Zvi Shalgo, chairman and owner of the PTL Group, an organization that provides business services and administrative and operational support for foreign companies in China, tells NoCamels that, in effect, the establishment of the foreign investment committee did not signal a big change.
“Restrictions on investments in certain industries, like the military tech sector, already exist. The way the Israeli government handled this was correct; it was low-key, it was careful and respectful and it didn’t make a lot of noise,” Shalgo says.
Israel and China have a strong relationship, and there is “no reason not to have ties with the biggest economy in the world. Israel is a sovereign country and has its own interests,” he says, adding that the move will hopefully satisfy the Americans while keeping ties with the Chinese in place.
Haggai Ravid, CEO of Cukierman & Co Investment House, tells NoCamels that it’s too early to say if the formation of the committee will have any impact but that Israel is engaged in a balancing act.
He agrees that regulations are already in place to prevent Israel from selling sensitive military-related technology to China and other countries. “We’re all aware of what is allowed and not allowed. There is no need for more bureaucracy or government intervention,” Ravid tells NoCamels.
There are clear “limits to what we can do with China,” Catarivas said, citing the 1990s Phalcon deal where Israel had to scrap the sale of advanced airborne radar systems to China amid strong US opposition.
“Selling military tech is outside the bounds of the relations with China and the Chinese know this,” he went on. “But there’s a whole category called dual usage, where tech would have both civilian and military applications… and this area that was more easy to detect 20 years ago is becoming much more complicated because today almost everything can [have] dual use.”
Finding that line, he said, is a major challenge for many countries, not just for Israel.
Chinese interest in Israel
Chinese interest in Israel is vast and covers different sectors such as digital health, agriculture tech and food tech, AI, robotics, and autonomous vehicle tech, Ravid tells NoCamels.
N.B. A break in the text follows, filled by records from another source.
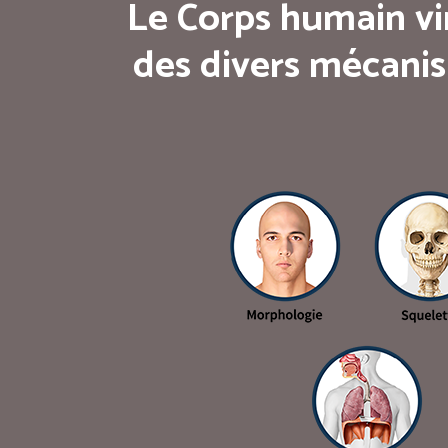
Le Corps humain vi
des divers mécanis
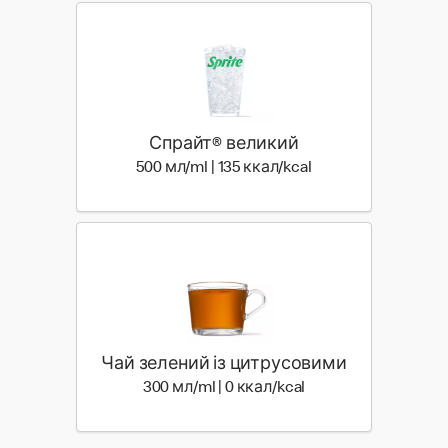
Спрайт® великий
500 мл | 135 ккал
500 мл/ml | 135 ккал/kcal
Чай зелений із цитрусовими
300 мл | 0 ккал
300 мл/ml | 0 ккал/kcal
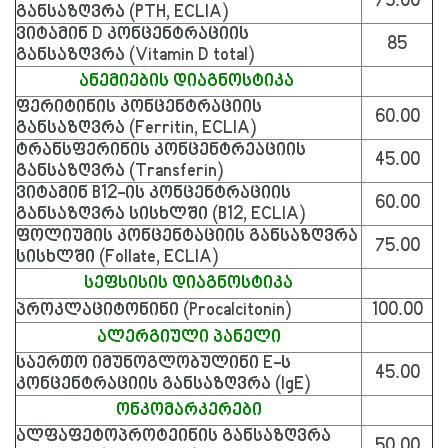
75.00
განსაზღვრა (PTH, ECLIA)
ვიტამინ D კონცენტრაციის
85
განსაზღვრა (Vitamin D total)
ანემიების დიაგნოსტიკა
ფერიტინის კონცენტრაციის
60.00
განსაზღვრა (Ferritin, ECLIA)
ტრანსფერინის კონცენტრეაციის
45.00
განსაზღვრა (Transferin)
ვიტამინ B12-ის კონცენტრაციის
60.00
განსაზღვრა სისხლში (B12, ECLIA)
ფოლიუმის კონცენტაციის განსაზღვრა
75.00
სისხლში (Follate, ECLIA)
სეფსისის დიაგნოსტიკა
პროკლაციტონინი (Procalcitonin)
100.00
ალერგიული პანელი
საერთო იმუნოგლობულინი E-ს
45.00
კონცენტრაციის განსაზღვრა (IgE)
ონკომარკერები
ალფაფეტოპროტეინის განსაზღვრა
50.00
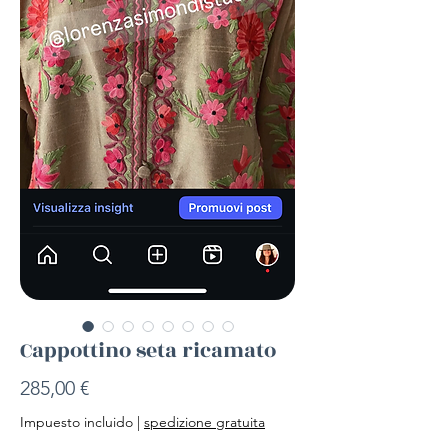
Cappottino seta ricamato
Precio
285,00 €
Impuesto incluido
|
spedizione gratuita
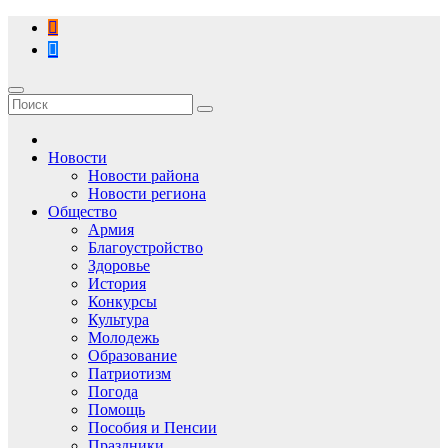
Перейти
к
содержимому
Новости
Новости района
Новости региона
Общество
Армия
Благоустройство
Здоровье
История
Конкурсы
Культура
Молодежь
Образование
Патриотизм
Погода
Помощь
Пособия и Пенсии
Праздники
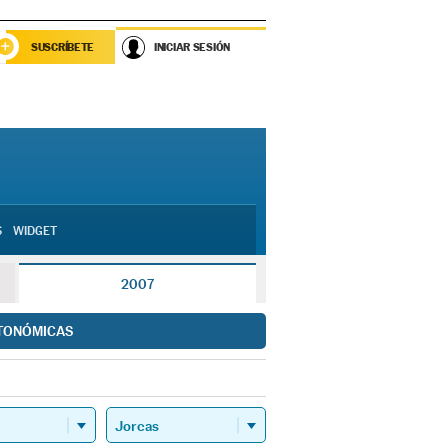
SUSCRÍBETE
INICIAR SESIÓN
S
WIDGET
2007
TONÓMICAS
Tensions between Washington and Beijing have not slowed down this interest in Israeli innovations, he says.
The Chinese “do not hesitate to do business in Israel; they meet their needs. They are very practical and pragmatic. It’s all business,” Shalgo tells NoCamels.
The West has to be pragmatic too, Shalgo warns, because “if the medium of war is economic, China is completely prepared and it will win.”
“There is no room for complaints. In China, government and business go together and this pushed the country toward unbelievable achievement and growth in recent years. This may not be fair but the West has failed to get organized and compete,” he charges.
The West has had “no mechanism to protect their companies or industries. Chinese companies are backed by the government and have access to money and resources, which makes them very competitive and aggressive.”
American policies toward China, says Shalgo, are “kind of hysterical and are trying to compensate for not doing anything against Chinese expansion for two decades.”
In the West, the mentality is for a free and open market. In China, government and business go hand in hand. “Why should they stop? It has worked very well for them,” Shalgo says.
Israel needs to care for its interests, said Catarivas. “We need better infrastructure as we are falling behind. The government has to maximize its budget and if it can get a better deal with a Chinese contractor than with an American one or an Italian one.. can anyone blame the Israeli government?”
At the same time, he warned, America is trying to build “a kind of alliance with other countries” against China and perhaps the Americans “feel a bit uncomfortable that Israel, a major ally, does not fall in line with stopping the so-called Chinese expansion.”
“So we have to understand the sensitivity of the Americans…but we have to balance it with our own national interests,” Catarivas said.